Friday, October 10, 2008

My Vynl Offer

I am so tired of having the same conversation over and over with my friends. Tonight after the show, I soldiered down to local eatery Vynl to swill a few cocktails with Hottie Zach and flirt pointlessly with sexy bartender Aaron. It had all the makings of a perfect evening, combining three of my favorite activities. But as it always does lately, talked turned to the infamous J.

Zach is not just cream cheese pretty on the outside, his soft gooey center is equally hot and delicious. I would just have much preferred discussing his impending trip to Morocco (a long held fantasy of mine) or the carelessly hunky demeanor of Aaron (a decidedly briefer though no less intense fantasy) than the dead ended runaway mine car ride that was my association with J. But like all of my well-meaning NY friends, he is anxious for me to move, not just on, but up. It is a desire I do not share.

Perhaps I am just totally and completely out of my mind. This is a distinct possibility. But after twenty years of dating, and meeting quite literally tens of thousands of gay men on numerous continents, finally last November, I found someone that I felt such an intense connection with that I was willing to cast aside all preconceived notions, emotional insecurities and boundaries. For almost a year, I have unpeeled like an onion, growing more nakedly raw and smaller by the day, until now there is nothing left but the involuntary tears such a task is bound to draw. And to what end? The umpteenth conversation about how important it is to move on?

I am not a very good driver, dresser or investor, but my instincts about people are uncanny. And in my life, I have done very well letting the natural flow of things guide me to my next destination. With only minor hiccups here and there, I have alighted from an obscure trailer in rural Virginia to a national radio show in New York City with as thin a resume as Sarah Palin and a mere fraction of her ambition. Never have I been so wrong about a person as I have been with J. Never. And in my heart, I still refuse to believe I was wrong. And yet there is no denying the sorry state of affairs now.

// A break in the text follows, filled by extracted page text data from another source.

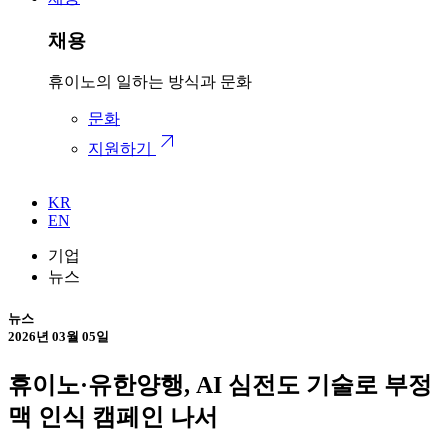
채용
휴이노의 일하는 방식과 문화
문화
arrow_outward
지원하기
KR
EN
기업
뉴스
뉴스
2026년 03월 05일
휴이노·유한양행, AI 심전도 기술로 부정
맥 인식 캠페인 나서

Flirting with Aaron felt good. I can see now why people with no self esteem sleep around a lot, and always desperate to bed the hottest person they can. I have never been that guy and I haven't turned into him now. True I was always quite anxious in my twenties to have a boyfriend and live the settled down dream but more recently I realized what a hollow ambition that was. Then I met J and the echo flushed out, and I filled instead with the rush of promise. It feels like love, truly for the first time, but maybe it's just a midlife crisis. I never really felt a powerful love before but then again I've never had a midlife crisis before either. Maybe I just don't know the difference.

As I walked up the hill tonight to my house, the sky was a sea of stars. It was so magnificent and each time when I look up past my roof and the trees to the twinkling night, I am filled with awe that I own a small piece of this magic. I scanned the sky anxious to find my Friendly Star, but such things don't exist. I see the magic all around me but I feel now like a fool. Someone who believed in the reality of a paper moon sailing over a cardboard sea, only to have the harsh fluorescents of life clicked on suddenly revealing the sad flimsy truth. What is there to move on and up to, now that I have seen the magician's secrets revealed? What does it matter now that the lights are all on and everyone has gone home?

This weekend Jeff and Bond are coming up from Boston. More harmless flirting. And Sunday, Howard is taking me and his cadre of hot porn boys to the Hustlaball. Certainly one of them will be sexually satisfying, though more likely I will flirt around a while like I did with Aaron tonight and then lose interest in the pointlessness of it all. It is all so empty, like the vast hunger you feel hours after you finish a huge meal. So much greater and more painful a hunger than if you had never gorged at all.